@thias-se/freshguard-core
v0.11.0
Published
Open source data freshness monitoring engine
Readme
FreshGuard Core
Security-hardened, open source data pipeline freshness monitoring engine.
What is FreshGuard Core?
Monitor when your data pipelines go stale. Get alerts when:
- Data hasn't updated in X minutes (freshness checks)
- Row counts deviate unexpectedly (volume anomaly detection)
- Database schemas change unexpectedly (schema change monitoring)
Enterprise-grade security built-in. Supports PostgreSQL, DuckDB, BigQuery, and Snowflake. Self-hosted.

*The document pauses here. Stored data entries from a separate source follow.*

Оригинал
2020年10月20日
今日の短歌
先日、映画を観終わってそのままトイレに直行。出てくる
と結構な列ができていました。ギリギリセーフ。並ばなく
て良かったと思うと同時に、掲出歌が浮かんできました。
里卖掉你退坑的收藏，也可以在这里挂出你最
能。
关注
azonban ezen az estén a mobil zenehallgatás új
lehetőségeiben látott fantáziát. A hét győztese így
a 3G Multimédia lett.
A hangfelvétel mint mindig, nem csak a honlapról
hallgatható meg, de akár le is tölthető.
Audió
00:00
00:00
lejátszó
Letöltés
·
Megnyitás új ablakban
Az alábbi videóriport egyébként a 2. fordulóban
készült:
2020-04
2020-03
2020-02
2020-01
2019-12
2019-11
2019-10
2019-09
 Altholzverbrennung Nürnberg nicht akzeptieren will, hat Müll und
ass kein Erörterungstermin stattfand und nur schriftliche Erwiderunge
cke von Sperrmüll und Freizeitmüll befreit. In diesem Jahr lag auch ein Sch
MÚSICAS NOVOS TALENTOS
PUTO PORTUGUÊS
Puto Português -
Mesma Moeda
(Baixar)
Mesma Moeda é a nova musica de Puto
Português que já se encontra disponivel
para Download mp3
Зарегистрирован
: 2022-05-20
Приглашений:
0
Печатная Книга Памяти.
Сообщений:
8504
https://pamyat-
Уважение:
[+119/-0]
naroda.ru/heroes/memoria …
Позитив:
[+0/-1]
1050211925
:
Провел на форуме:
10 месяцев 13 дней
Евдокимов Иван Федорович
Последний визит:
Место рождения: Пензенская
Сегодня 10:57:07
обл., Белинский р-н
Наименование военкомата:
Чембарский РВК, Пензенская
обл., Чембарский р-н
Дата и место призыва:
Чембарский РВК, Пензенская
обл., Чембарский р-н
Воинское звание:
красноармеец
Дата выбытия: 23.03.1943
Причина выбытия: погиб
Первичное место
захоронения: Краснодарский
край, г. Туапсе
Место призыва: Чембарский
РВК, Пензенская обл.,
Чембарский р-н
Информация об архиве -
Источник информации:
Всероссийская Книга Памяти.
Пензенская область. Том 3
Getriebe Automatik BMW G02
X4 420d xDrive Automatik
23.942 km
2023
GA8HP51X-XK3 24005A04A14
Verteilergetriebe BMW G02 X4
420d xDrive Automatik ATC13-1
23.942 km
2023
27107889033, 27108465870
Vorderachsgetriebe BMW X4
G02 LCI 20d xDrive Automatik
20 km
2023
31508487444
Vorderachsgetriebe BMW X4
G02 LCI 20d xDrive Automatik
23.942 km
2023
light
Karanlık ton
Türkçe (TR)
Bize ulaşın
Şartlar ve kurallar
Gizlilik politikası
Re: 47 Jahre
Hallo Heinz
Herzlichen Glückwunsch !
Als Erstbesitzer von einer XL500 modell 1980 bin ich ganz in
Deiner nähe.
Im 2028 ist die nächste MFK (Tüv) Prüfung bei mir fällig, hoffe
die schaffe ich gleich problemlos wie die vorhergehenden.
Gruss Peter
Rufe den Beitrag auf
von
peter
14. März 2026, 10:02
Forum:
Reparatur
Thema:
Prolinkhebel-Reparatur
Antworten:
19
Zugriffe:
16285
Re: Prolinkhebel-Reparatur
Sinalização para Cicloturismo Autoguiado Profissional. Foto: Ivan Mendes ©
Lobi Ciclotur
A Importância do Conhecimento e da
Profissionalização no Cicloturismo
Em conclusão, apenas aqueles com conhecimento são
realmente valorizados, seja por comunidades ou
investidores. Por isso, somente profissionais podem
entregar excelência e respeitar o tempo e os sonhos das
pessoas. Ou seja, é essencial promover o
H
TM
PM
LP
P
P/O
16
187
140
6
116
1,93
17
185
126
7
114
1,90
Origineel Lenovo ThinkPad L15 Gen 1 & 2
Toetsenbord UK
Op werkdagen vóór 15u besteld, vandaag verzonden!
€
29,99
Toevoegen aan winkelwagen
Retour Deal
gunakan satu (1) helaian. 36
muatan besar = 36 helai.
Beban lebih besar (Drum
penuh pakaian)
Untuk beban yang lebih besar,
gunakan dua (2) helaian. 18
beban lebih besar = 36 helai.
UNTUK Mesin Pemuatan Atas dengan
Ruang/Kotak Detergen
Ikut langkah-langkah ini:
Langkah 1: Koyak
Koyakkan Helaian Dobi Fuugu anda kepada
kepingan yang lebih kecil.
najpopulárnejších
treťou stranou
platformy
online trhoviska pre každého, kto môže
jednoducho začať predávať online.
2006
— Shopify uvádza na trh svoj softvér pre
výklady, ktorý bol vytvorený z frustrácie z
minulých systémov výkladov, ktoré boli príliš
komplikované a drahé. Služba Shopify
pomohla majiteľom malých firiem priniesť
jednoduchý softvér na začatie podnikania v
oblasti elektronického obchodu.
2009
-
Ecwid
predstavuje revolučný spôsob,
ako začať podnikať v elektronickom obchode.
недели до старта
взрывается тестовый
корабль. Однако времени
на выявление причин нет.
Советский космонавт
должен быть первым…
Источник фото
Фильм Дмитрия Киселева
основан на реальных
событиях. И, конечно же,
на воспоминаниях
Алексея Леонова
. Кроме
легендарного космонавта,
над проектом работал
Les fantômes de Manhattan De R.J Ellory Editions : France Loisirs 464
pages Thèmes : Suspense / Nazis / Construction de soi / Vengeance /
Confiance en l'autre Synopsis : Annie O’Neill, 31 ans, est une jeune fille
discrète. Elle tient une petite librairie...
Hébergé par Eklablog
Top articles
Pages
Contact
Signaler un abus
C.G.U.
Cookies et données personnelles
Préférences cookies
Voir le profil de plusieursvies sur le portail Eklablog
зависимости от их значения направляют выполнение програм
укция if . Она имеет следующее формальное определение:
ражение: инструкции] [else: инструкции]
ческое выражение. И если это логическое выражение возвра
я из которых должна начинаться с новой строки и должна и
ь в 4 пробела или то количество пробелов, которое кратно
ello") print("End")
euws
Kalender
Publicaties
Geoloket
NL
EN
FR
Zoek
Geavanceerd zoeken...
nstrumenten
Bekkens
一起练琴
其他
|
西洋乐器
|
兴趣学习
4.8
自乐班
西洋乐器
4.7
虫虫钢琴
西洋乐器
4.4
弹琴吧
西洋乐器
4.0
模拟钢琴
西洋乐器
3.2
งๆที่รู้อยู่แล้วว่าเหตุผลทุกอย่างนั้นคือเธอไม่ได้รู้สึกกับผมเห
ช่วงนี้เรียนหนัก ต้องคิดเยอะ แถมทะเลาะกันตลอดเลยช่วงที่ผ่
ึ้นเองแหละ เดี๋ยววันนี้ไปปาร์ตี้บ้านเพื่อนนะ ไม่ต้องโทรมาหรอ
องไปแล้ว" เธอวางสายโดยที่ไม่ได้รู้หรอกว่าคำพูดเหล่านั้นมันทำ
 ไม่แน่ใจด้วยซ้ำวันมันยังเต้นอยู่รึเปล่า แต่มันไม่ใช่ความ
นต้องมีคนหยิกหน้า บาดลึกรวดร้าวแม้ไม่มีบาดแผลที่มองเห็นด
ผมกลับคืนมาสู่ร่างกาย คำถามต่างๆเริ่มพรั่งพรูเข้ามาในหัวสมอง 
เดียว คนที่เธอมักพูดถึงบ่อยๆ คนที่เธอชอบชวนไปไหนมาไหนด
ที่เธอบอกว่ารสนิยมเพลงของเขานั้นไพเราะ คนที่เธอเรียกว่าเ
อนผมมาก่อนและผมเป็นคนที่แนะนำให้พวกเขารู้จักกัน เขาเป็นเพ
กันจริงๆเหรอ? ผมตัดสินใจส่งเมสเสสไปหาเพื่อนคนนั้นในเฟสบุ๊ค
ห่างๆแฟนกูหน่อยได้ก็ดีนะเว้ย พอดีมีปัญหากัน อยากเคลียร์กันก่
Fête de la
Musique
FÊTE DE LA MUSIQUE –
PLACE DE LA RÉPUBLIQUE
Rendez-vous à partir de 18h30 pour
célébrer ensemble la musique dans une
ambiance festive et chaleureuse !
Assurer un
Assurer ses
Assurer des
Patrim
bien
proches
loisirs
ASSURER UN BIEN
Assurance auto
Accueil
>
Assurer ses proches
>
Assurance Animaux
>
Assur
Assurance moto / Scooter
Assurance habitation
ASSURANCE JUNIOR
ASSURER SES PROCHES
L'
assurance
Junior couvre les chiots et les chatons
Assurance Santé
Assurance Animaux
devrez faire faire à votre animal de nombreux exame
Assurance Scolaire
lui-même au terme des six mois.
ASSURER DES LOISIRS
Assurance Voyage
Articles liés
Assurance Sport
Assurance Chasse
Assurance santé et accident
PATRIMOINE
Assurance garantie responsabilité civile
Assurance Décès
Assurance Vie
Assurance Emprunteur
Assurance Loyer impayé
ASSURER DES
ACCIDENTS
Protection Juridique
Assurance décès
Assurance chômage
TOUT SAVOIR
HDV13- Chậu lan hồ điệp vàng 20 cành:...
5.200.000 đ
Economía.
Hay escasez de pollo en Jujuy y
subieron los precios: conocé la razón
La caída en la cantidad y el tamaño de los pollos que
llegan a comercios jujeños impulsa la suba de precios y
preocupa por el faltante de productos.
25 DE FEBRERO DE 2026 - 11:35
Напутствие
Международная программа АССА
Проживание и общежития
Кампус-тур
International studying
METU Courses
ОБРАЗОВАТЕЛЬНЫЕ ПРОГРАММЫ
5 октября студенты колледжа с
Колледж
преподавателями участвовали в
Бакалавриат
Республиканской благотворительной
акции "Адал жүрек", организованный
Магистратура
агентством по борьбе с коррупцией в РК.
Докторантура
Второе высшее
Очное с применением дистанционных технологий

Free forever.
🔒 Security Features (Phase 2 Complete)
FreshGuard Core implements enterprise-grade security with advanced threat detection:
🛡️ Query Security & Analysis
- ✅ Advanced SQL Injection Protection - 0-100 risk scoring with pattern analysis
- ✅ Query Complexity Analysis - Automatic blocking of expensive/dangerous queries
- ✅ Real-time Threat Detection - Sophisticated attack pattern recognition
- ✅ Schema-aware Validation - Table metadata integration for enhanced security
🔄 Production Resilience
- ✅ Circuit Breaker Protection - Automatic failure detection and recovery
- ✅ Exponential Backoff Retry - Intelligent retry logic with jitter
- ✅ Connection Pooling - Resource management and leak prevention
- ✅ Timeout Protection - DoS attack mitigation with AbortController
📊 Complete Observability
- ✅ Structured Logging - Pino-based JSON logging with sensitive data sanitization
- ✅ Performance Metrics - Query performance tracking with percentiles
- ✅ Security Audit Trail - Comprehensive logging of security events
- ✅ Prometheus Integration - Export metrics for monitoring systems
🔐 Infrastructure Security
- ✅ SSL/TLS Enforcement - Encrypted connections required by default
- ✅ Credential Security - Environment-based secrets, never hardcoded
- ✅ Error Sanitization - No sensitive information leaked in logs
- ✅ Package Signing - Cosign-signed releases with SBOM transparency
📋 Complete Security Guide → | 🚀 Integration Guide →
Quick Start
1. Install
pnpm install @thias-se/freshguard-core2. Check Freshness (Secure)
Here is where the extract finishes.